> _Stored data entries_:
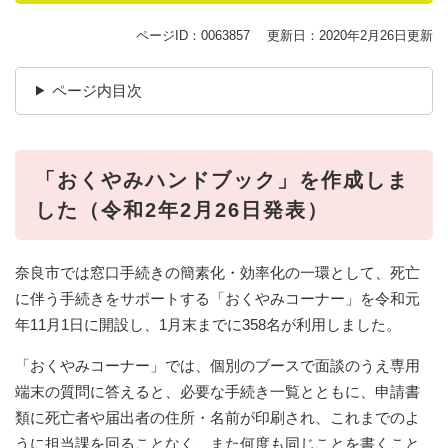
ページID：0063857
更新日：2020年2月26日更新
ページ内目次
「おくやみハンドブック」を作成しま
した（令和2年2月26日発表）
奈良市では窓口手続きの簡素化・効率化の一環として、死亡
に伴う手続きをサポートする「おくやみコーナー」を令和元
年11月1日に開設し、1月末までに358名が利用しました。
「おくやみコーナー」では、個別のブースで面談のうえ専用
端末の質問に答えると、必要な手続き一覧とともに、申請書
類に死亡者や届出者の住所・名前が印刷され、これまでのよ
うに担当課を回ることなく、また何度も同じことを書くこと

> _Task details_:
The required output is every line of the entries, starting at the one that contains "に伴う手続きをサポートする「おくやみコーナー」を令和元" and ending at the last, copied exactly.

> _Problem solution_:
に伴う手続きをサポートする「おくやみコーナー」を令和元
年11月1日に開設し、1月末までに358名が利用しました。
「おくやみコーナー」では、個別のブースで面談のうえ専用
端末の質問に答えると、必要な手続き一覧とともに、申請書
類に死亡者や届出者の住所・名前が印刷され、これまでのよ
うに担当課を回ることなく、また何度も同じことを書くこと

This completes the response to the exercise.